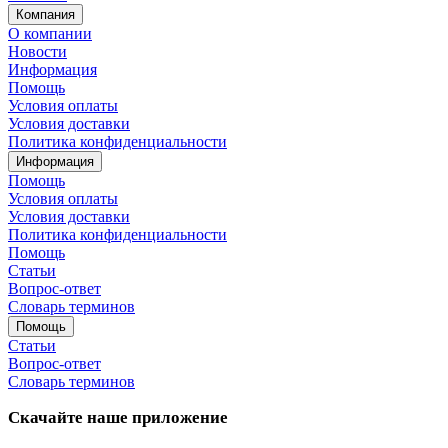
Компания
О компании
Новости
Информация
Помощь
Условия оплаты
Условия доставки
Политика конфиденциальности
Информация
Помощь
Условия оплаты
Условия доставки
Политика конфиденциальности
Помощь
Статьи
Вопрос-ответ
Словарь терминов
Помощь
Статьи
Вопрос-ответ
Словарь терминов
Скачайте наше приложение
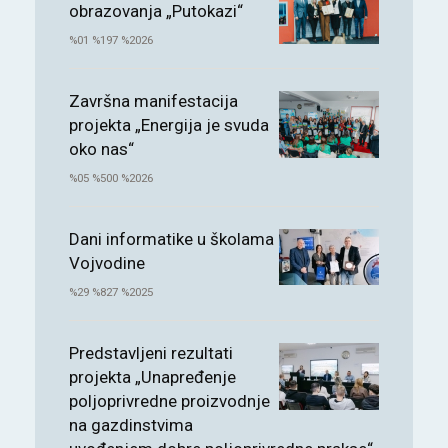
obrazovanja „Putokazi“
%01 %197 %2026
Završna manifestacija
projekta „Energija je svuda
oko nas“
%05 %500 %2026
Dani informatike u školama
Vojvodine
%29 %827 %2025
Predstavljeni rezultati
projekta „Unapređenje
poljoprivredne proizvodnje
na gazdinstvima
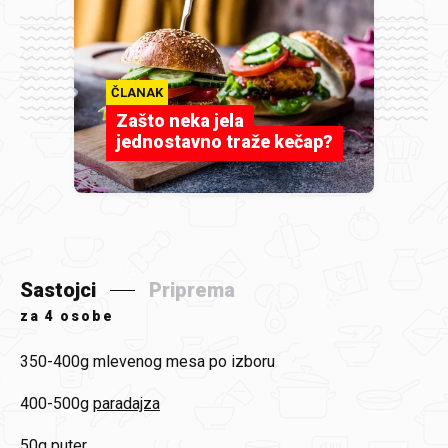
ČLANAK
Zašto neka jela
jednostavno traže kečap?
Sastojci
Priprema
za
4 osobe
350-400g
mlevenog mesa po izboru
400-500g
paradajza
50g
puter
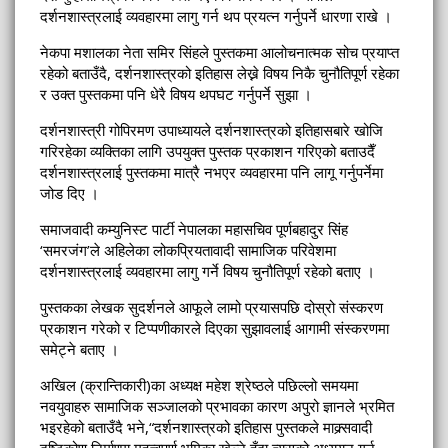
दर्शनशास्त्रलाई व्यवहारमा लागु गर्न थप प्रयत्न गर्नुपर्ने धारणा राखे ।
नेकपा मशालका नेता समिर सिंहले पुस्तकमा आलोचनात्मक सोच प्रयाप्त
रहेको बताउँदै, दर्शनशास्त्रको इतिहास लेख्ने विषय निकै चुनौतिपूर्ण रहेका
र उक्त पुस्तकमा पनि धेरै विषय थपघट गर्नुपर्ने सुझा ।
दर्शनशास्त्री गोपिरमण उपाध्यायले दर्शनशास्त्रको इतिहासबारे खोजि
गरिरहेका व्यक्तिका लागि उपयुक्त पुस्तक प्रकाशन गरिएको बताउदैँ
दर्शनशास्त्रलाई पुस्तकमा मात्रै नभएर व्यवहारमा पनि लागू गर्नुपर्नेमा
जोड दिए ।
समाजवादी कम्युनिस्ट पार्टी नेपालका महासचिव पूर्णबहादुर सिंह
‘समरजंग’ले अहिलेका लोकप्रियतावादी सामाजिक परिवेशमा
दर्शनशास्त्रलाई व्यवहारमा लागु गर्ने विषय चुनौतिपूर्ण रहेको बताए ।
पुस्तकका लेखक सुदर्शनले आफूले लामो प्रयासपछि दोस्रो संस्करण
प्रकाशन गरेको र टिप्पणीकारले दिएका सुझावलाई आगामी संस्करणमा
समेट्ने बताए ।
अखिल (क्रान्तिकारी)का अध्यक्ष महेश श्रेष्ठले पछिल्लो समयमा
नवयुवाहरु सामाजिक सञ्जालको प्रभावका कारण अपुरो ज्ञानले भ्रमित
भइरहेको बताउँदै भने,“दर्शनशास्त्रको इतिहास पुस्तकले माक्र्सवादी
दृष्टिकोण निर्माण्मा महत्वपूर्ण भूमिका खेल्ने हुँदा त्यसको अध्ययन गर्न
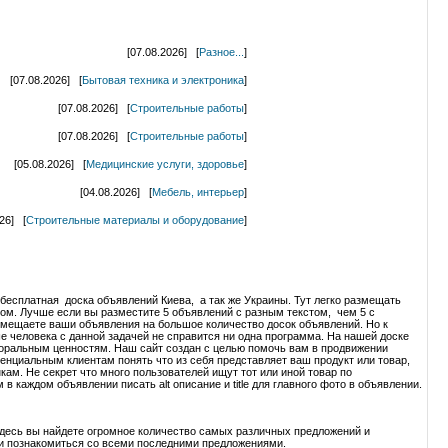
[07.08.2026] [
Разное...
]
[07.08.2026] [
Бытовая техника и электроника
]
[07.08.2026] [
Строительные работы
]
[07.08.2026] [
Строительные работы
]
[05.08.2026] [
Медицинские услуги, здоровье
]
[04.08.2026] [
Мебель, интерьер
]
026] [
Строительные материалы и оборудование
]
 бесплатная доска объявлений Киева, а так же Украины. Тут легко размещать
ом. Лучше если вы разместите 5 объявлений с разным текстом, чем 5 с
змещаете ваши объявления на большое количество досок объявлений. Но к
е человека с данной задачей не справится ни одна программа. На нашей доске
моральным ценностям. Наш сайт создан с целью помочь вам в продвижении
енциальным клиентам понять что из себя представляет ваш продукт или товар,
кам. Не секрет что много пользователей ищут тот или иной товар по
 каждом объявлении писать alt описание и title для главного фото в объявлении.
. Здесь вы найдете огромное количество самых различных предложений и
 и познакомиться со всеми последними предложениями.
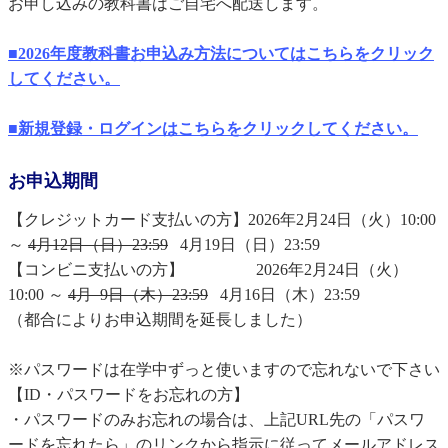
お申し込みの教科書はご自宅へ配送します。
■
2026
年度教科書お申込み方法についてはこちらをクリック
してください。
■
新規登録・ログインはこちらをクリックしてください。
お申込期間
【クレジットカード支払いの方】2026年2月24日（火）10:00
～
4月12日（日）23:59
4月19日（日）23:59
【コンビニ支払いの方】 2026年2月24日（火）
10:00 ～
4月 9日（木）23:59
4月16日（木）23:59
（都合によりお申込期間を延長しました）
※パスワードは在学中ずっと使いますので忘れないで下さい
【ID・パスワードをお忘れの方】
・パスワードのみお忘れの場合は、上記URL先の「パスワ
ードを忘れたら」のリンクから指示に従ってメールアドレス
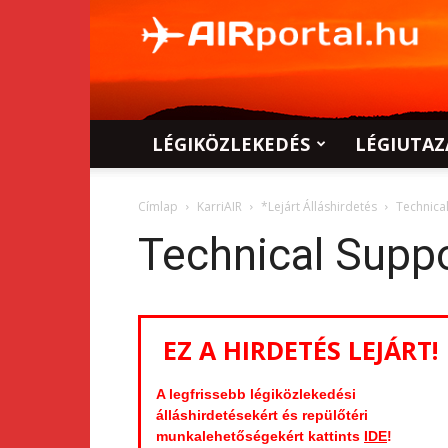
AIRportal.hu
LÉGIKÖZLEKEDÉS
LÉGIUTAZ
Címlap
KarriAIR
*Lejárt Álláshirdetés
Technica
Technical Supp
EZ A HIRDETÉS LEJÁRT!
A legfrissebb légiközlekedési
álláshirdetésekért és repülőtéri
munkalehetőségekért kattints
IDE
!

- **What you are asked to do**
Note how many lines of the listing above include the word "товар", and respond with that number only.

- **Exercise answer**
2